José Joaquín Fernández de Lizardi





JUANILLO.-  Dije que sólo la preocupación puede, a mi parecer, servir de apoyo para que se vea con abatimiento a los pobres cómicos. Yo no negaré que la conducta moral de ellos y de ellas es, por lo común, la más relajada; pero acaso esta relajación y abandono consisten en que se ven tratar con un desprecio que saben muy bien que es indebido en buena filosofía y al que no son acreedores por la sola razón de su ejercicio.

Ni sólo los cómicos han sufrido la ley de la ignorancia; otros muchos como los toreros, volatines, carniceros, zapateros, que ya con su habilidad divierten al público, ya con sus manufacturas y oficios son útiles al Estado en gran manera, han tenido que llevar sobre sí la grosera nota de la infamia, y considerarse proscritos entre las ilustres sociedades.

¿Y qué podemos esperar de unos hombres que se creen envilecidos sin delito y despreciados en público justamente por ejercer unas habilidades o mecánicas por las que el pueblo muchas veces no puede menos que lisonjearlos prodigándoles sus públicos aplausos? Siendo de notar que el mismo público que desprecia sus personas, encarece y gusta de sus habilidades, y en cierta manera los incita a la continuación de su ejercicio.

¿Qué deberemos esperar, vuelvo a decir, de unos hombres que se consideran más viles sin delito, que aun los mismos ciudadanos criminales? Es claro: está un español iniciado de ladrón en la cárcel, y en ella no se le quita el don, si lo merece por su nacimiento y si compone, como suele decirse; aunque el delito esté probado, ni el juez, ni el escribano, ni el acusador, ni el público se escrupulizan de tratar a aquel hombre como merecen sus principios, a pesar de que estén convencidos de que no lo merece su conducta. Un pobre de los que hablo basta que se presente en las tablas, en la plaza, en la cuerda, o que destroce un toro (porque no nos lo podemos comer entero) o que haga un par de zapatos bien hechos, ¡a Dios hombre!, se envileció hasta lo sumo, y ya ninguno de buen nacimiento le dará su lado ni le dispensará su estimación.
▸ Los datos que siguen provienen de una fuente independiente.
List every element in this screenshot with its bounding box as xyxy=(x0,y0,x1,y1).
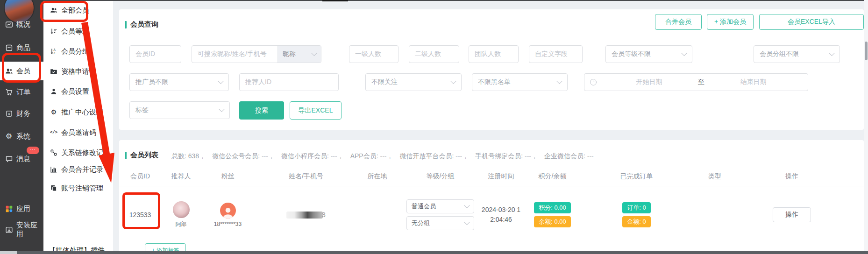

En tal estado este hombre, aunque sea de un origen regular y haya tenido una fina educación, se prostituye, se abandona y se entrega a cualquier partido que le proporcione satisfacer sus pasiones, compensando con este desarreglo el injusto desprecio que hacen de él preocupadamente sus iguales.

Supongamos que el hijo del marqués de H. se ausentó de su patria por alguna travesura juvenil; que en otro reino, viéndose sin destino y sin renta, adoptó para subsistir el ejercicio de cómico; que su familia lo sabe, que lo deshereda y excluye con infamia; que cuantos lo conocen lo titulan por un vil, lo desprecian y tienen por un soez a quien le presta su lado. En tal caso ¿qué arbitrio le queda a este ilustre joven en la sociedad en que vive, sino adunarse estrechamente con los otros infelices, sus compañeros, a quienes no cupo la suerte de una cuna brillante ni de una fina educación? El ejemplo de éstos es grosero o criminal, sus tertulias son lupanares, juegos y tabernas, y su vida una desvergüenza continuada. Con menos espuelas corren por la posta nuestras pasiones; así que el joven de que hablamos, cuando sea un mozo de vergüenza y honor, cuando la separación de su familia haya provenido de una poca reflexión, y cuando su inclinación no haya sido depravada, tenemos que sólo el capricho de los hombres es bastante a hacer se prostituya; y lo mismo en igual caso cualquier hombre o cualquiera mujer de un nacimiento decente, de una educación fina y de unos sentimientos regulares. Ni se me diga que éste es un caso remoto; porque, a más de que no sería singular, para lo mismo en igual el hijo de un comerciante, de un empleado, de un abogado, de un médico, de un hidalgo, etcétera ¿y no será una lástima que gentes de esta clase se abandonen por sólo una débil preocupación?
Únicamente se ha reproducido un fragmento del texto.